次の例では、while 文で break を使用しています。フォームにリストボックス(ListBox)を貼り付けて下さい(Button と同じ Standard ページにあります)。
procedure TForm1.Button1Click(Sender: TObject); var Sum: Integer; AddedValue: Integer; LuckyNumber: Integer; begin LuckyNumber := 7; // ラッキーナンバー Sum := 0; while Sum < 50 do begin AddedValue := Random(10); if AddedValue = LuckyNumber then break; Inc(Sum, AddedValue); // Sum := Sum + AddedValue; と同じです end; if Sum < 50 then ListBox1.Items.Add('[Lucky] Sum の値は' + IntToStr(Sum)) else ListBox1.Items.Add(' Sum の値は' + IntToStr(Sum)); end;
while 文のループ終了条件を、「変数 Sum の値が 50 以上であるならループ終了」としています。そして肝心の break の所ですが、次のようになっています。

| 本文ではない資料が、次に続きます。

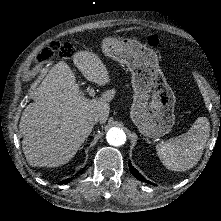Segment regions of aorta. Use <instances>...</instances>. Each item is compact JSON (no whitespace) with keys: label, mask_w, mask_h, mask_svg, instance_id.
Segmentation results:
<instances>
[{"label":"aorta","mask_w":221,"mask_h":221,"mask_svg":"<svg viewBox=\"0 0 221 221\" xmlns=\"http://www.w3.org/2000/svg\"><path fill=\"white\" fill-rule=\"evenodd\" d=\"M106 139L112 146H121L126 142V134L121 128L112 127L108 130Z\"/></svg>","instance_id":"762f6f07"}]
</instances>
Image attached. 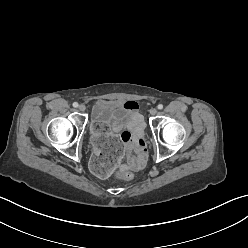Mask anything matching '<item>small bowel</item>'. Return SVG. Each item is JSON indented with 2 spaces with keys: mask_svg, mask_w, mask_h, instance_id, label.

AddedValue = Random(10); if AddedValue = LuckyNumber then break;
まず、AddedValue には、Random 関数から返される値が代入されています。Random 関数は、与えられた引数(ここでは 10)より小さい値(且つ 0 以上)をランダムで返す関数です。すなわち、0 から 9 までの値が AddedValue に代入されます。もし、AddedValue の値が LuckyNumber と等しければ break が実行されます。LuckyNumber には 7 が代入されていますので、AddedValue の値が 7 であれば break が実行されます。
プログラムを実行してみてください。リストボックスに表示されるメッセージで、冒頭に "[Lucky]" と付く場合と、付かない場合があります。もし、break が実行されたなら、Sum の値は 50 未満です。しかし、while の制御条件(ループを続行するかの判断)でループ終了の判定がなされたら、Sum の値は 50 以上です。つまり、break が実行された時には、[Lucky] をつけるようにしていたのでした。
ループの中にさらにまたループがある場合、つまり入れ子になっている場合に break を実行したら、どうなるかを見てみましょう。
procedure TForm1.Button1Click(Sender: TObject); var i, j: Integer; begin for i := 0 to 3 do begin for j := 0 to 5 do begin ListBox1.Items.Add('( i, j ) = (' + IntToStr(i) + ', ' + IntToStr(j) + ')'); if j = 2 then break; end; end; end;
実行すると、下図のようになります。
ループが入れ子になっている場合、内側のループで break を実行したなら、その内側のループが終了しているのが分かります。
continue はループを次に進めます。
「ループを次に進める」とは、continue が実行された時点で残りの処理(continue より下にある文)を実行せずに、次のループに進むことを指します。
procedure TForm1.Button1Click(Sender: TObject); var i: Integer; begin for i := 0 to 4 do begin ListBox1.Items.Add('[begin] i->' + IntToStr(i)); if i = 2 then continue; ListBox1.Items.Add('[end ] i->' + IntToStr(i)); end; end;
実行しますと、上図のようになります。i の値が 2 の場合、ListBox1.Items.Add(''[end ] i->'' + IntToStr(i));が実行されていません。それは、if 文で i が 2 であるなら continue が実行されて、ループの中身をスキップして次の繰り返しに移るためです。
break の場合と同様に働きます。つまり、内側のループで continue を実行すれば、内側のループに対して continue が適用されます。
procedure TForm1.Button1Click(Sender: TObject); var i, j: Integer; begin for i := 0 to 3 do begin for j := 0 to 3 do begin if j = 1 then continue; ListBox1.Items.Add('i->' + IntToStr(i) + ' j->' + IntToStr(j)); end; end; end;
実行すると、下図のようになります。
j の値が 1 の時は、ListBox1.Items.Add('i->' + IntToStr(i) + 'j->' + IntToStr(j)); が実行されていないことが分かります。